For one Garden Grove police officer and guardsman, his two tours in Afghanistan were made more bearable by the constant stream of care packages, emails and letters from the city workers he left behind.
“They let us know we were missed and we had a place when we came back,” said Officer Ed DesBiens, speaking for fellow members of the California National Guard at a recent city council meeting.
At a time when increasing numbers of veterans struggle to adjust to civilian life and earn a living, Garden Grove bolsters active and retired military in a way that has earned it multiple awards.
A national veterans group, Forty & Eight, named Garden Grove the city of the year this year. It stands as the county’s first Purple Heart City, in recognition of the 41 Purple Heart recipients who live in the Big Strawberry. And its staff and Police Chief Kevin Raney recently earned kudos from the California National Guard.
For DesBiens, and others like him, the city’s support has meant more than warm wishes. During deployments, it shored up their pay, bridging the difference between city and military salaries. Throughout their tours, their health and pension benefits continued.
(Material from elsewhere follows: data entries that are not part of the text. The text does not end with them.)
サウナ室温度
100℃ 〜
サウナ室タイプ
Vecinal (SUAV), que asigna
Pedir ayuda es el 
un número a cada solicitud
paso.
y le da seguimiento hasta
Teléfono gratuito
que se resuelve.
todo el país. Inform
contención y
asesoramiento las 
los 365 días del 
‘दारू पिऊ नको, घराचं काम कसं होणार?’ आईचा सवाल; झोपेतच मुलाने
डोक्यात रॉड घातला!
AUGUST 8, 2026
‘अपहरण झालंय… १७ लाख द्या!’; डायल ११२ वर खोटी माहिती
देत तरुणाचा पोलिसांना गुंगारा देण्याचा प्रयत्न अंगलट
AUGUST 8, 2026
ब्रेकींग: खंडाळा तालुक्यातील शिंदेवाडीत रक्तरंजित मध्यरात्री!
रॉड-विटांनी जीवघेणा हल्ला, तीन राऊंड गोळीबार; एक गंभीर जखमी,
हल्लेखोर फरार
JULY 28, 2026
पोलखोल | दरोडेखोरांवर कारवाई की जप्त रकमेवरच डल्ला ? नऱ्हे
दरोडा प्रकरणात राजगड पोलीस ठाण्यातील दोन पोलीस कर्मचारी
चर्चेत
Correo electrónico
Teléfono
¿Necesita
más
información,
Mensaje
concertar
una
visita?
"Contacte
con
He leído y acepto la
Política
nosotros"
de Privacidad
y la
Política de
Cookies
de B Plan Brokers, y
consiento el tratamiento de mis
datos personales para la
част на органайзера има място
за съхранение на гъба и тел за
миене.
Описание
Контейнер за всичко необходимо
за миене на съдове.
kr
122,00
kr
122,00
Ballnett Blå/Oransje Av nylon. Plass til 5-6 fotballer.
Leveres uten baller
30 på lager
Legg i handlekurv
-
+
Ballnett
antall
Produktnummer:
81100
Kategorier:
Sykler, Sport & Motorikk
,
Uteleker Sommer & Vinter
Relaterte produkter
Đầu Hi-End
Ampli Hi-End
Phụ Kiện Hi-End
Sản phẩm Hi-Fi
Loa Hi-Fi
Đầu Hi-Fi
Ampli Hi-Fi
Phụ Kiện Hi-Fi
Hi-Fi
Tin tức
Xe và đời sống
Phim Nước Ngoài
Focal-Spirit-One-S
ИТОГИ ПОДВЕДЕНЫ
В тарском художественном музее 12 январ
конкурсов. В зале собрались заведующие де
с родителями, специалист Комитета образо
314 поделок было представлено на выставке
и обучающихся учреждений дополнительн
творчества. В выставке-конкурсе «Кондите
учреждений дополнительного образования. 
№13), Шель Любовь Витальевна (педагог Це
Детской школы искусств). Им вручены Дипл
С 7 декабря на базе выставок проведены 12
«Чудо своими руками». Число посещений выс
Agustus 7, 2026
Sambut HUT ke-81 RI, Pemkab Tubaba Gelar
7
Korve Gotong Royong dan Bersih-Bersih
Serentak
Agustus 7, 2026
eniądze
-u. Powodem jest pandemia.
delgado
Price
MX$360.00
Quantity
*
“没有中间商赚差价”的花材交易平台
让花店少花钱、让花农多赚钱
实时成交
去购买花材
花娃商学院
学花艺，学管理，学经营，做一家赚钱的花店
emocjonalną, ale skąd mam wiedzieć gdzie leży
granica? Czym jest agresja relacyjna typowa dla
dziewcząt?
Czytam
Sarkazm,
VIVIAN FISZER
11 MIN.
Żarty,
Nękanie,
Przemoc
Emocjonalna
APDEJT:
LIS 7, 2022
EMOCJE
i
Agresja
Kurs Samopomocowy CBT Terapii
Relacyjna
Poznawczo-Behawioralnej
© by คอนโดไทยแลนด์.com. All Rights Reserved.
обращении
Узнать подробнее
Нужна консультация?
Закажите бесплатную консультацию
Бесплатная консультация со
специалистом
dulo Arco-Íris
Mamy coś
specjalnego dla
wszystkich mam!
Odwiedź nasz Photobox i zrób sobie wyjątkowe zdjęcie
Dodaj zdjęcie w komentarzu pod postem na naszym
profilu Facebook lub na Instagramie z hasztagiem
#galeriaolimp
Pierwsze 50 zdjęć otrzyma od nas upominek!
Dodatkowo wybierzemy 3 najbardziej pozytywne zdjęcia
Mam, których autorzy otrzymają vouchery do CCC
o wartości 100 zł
It’s a policy that was put in place after 9/11 and one that exceeds legal requirements. It’s also one that stayed in place even while DesBiens and five other officers were called up in 2009 and 2010, further straining the police department’s scant resources.
“These are people who put their lives on the line,” said Bill Dalton, the city’s outgoing mayor. “There’s nothing that we shouldn’t do for our veterans.”
In recent years, the city has continued its pro-military efforts, backing a Vietnam War Museum at the site of a defunct auto dealership on Harbor Boulevard. The project got a kickstart last year when the city played host to the Moving Wall, a 250-foot replica of the Vietnam Veterans Memorial.
Now an architectural firm is at work designing the museum space. But its price tag—as much as $9 million—and its scope mean it has a long way to go.
“Museums are expensive,” said Council member Bruce Broadwater, who sits on the board of the Vietnam War Museum Foundation and is an Army veteran.
Still, one day he expects it will open, drawing crowds of those who have served. And those who want to know more about the meaning of service.